Any ideas on how would AI be helpful to the QA community

Hello everyone, I am excited to be a part of this club. It would interesting to know what your ideas are when it comes to AI(artificial intelligence) helping our QA community. How could AI make life better for QA? Please share your ideas. I am planning to do a small poc. Let me know if you have any interesting thoughts.

Hello @deepikasachdeva!


In my opinion, there is a great opportunity for AI or Machine Learning (ML) in the testing (not QA) community.

One opportunity I see is in regression testing. I would like to have a utility that I can train against one of my applications. Once it is trained, I want to run it frequently against that same application and have it report differences including navigation, image changes, and dynamic and static content. From the report, I want to be able to tell the utility which changes it should accept as a new normal.

Another opportunity may be in transaction review. I would like to have a utility that I can train using a list of transactions. I would expect it to detect patterns in those transactions where I could define the patterns as normal (customers see success) or abnormal (customers see errors). Once it is trained, I want it to monitor all transactions and report abnormal transactions and their frequency. I want to use this information to guide project teams towards the most valuable work.
In my opinion, a really good utility might detect where some transactions were attempted by the same customer multiple times. Additionally, it might detect similar patterns in other customer transactions. I want to use this information to make enhancements to the transactions.

I believe we are just scratching the surface of this opportunity!


There’s a great primer here:


Not sure how feasible this is but I like the idea of using Generative Adversarial Networks for generating specific kinds of test data specifically pictures. Possible other types of life like test data. I think without even being fancy once could use simple statistical methods to make predictions about applications and services one is testing and maintaining. The amount of data and expertise in the tooling is significant barrier to many types of adoption.

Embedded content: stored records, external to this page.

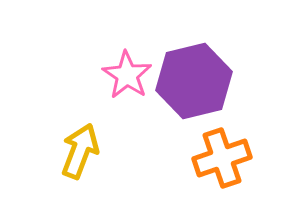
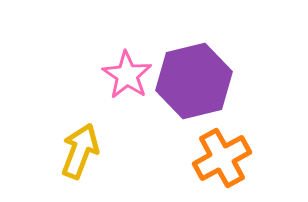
orange cross: rotated 10 degrees counterclockwise
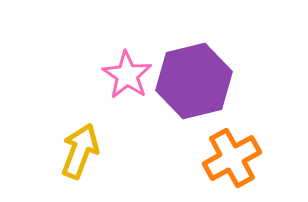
orange cross: moved 10 px right
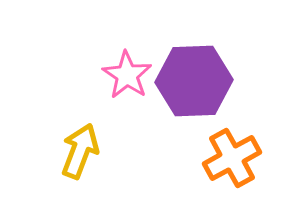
purple hexagon: rotated 12 degrees clockwise
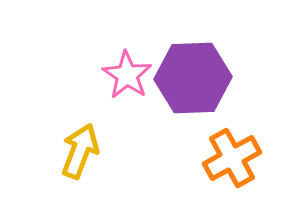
purple hexagon: moved 1 px left, 3 px up
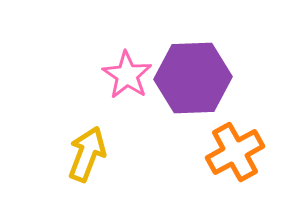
yellow arrow: moved 7 px right, 3 px down
orange cross: moved 3 px right, 6 px up
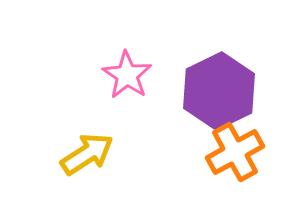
purple hexagon: moved 26 px right, 13 px down; rotated 24 degrees counterclockwise
yellow arrow: rotated 36 degrees clockwise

Thanks for your suggestion Joe, for the first one I believe we have tool called Applitool which does a similar thing however the second idea seems good to try out and I think “optimizely” does something of this sort which helps business drive decisions on what needs improvement or enhancements based on customer behavior but i am not entirely sure :slight_smile:

AI stands for Artificial Intelligence. As we all know that with software development life-cycles becoming more complicated day by day and delivery time spans are reducing. The testers need to impart feedback and evaluations instantly to development teams. Artificial Intelligence is a continuous testing platform these days which can recognize changed controls more efficiently than a normal human being, and it contains many useful features like constant updates to its algorithms, even the slightest changes can be observed.

One of the biggest advantage of Artificial Intelligence is being widely used in top software testing companies as it broadly used in object application categorizations for all user interfaces. Everyone knows that Software testing usually takes up the most amount of time, human resource, and capital. But, if we talk about AI it is an appropriate way forward because with the help of AI we can easily find a way to automate it and move it forward with efficiency instead of a human tester which needlessly inflates costs and efforts.

Many quality assurance companies know that with the help of AI, we can ensure more foolproof results because manual testing not only requires extensive human hours but is prone to inaccuracies and inconsistencies. More frequently manual testing faces scalability issues and it also requires the maximum management of several machines to run.

Hope this information is helpful for you.

There are so many ways AI is going to be helpful not only to testers, but developers and the whole team as well. I wrote an article on the exact same topic here - Just like automation tool/frameworks, I think AI will help us with repeatable tasks and finding patterns for us quickly while we continue to do our exploratory testing.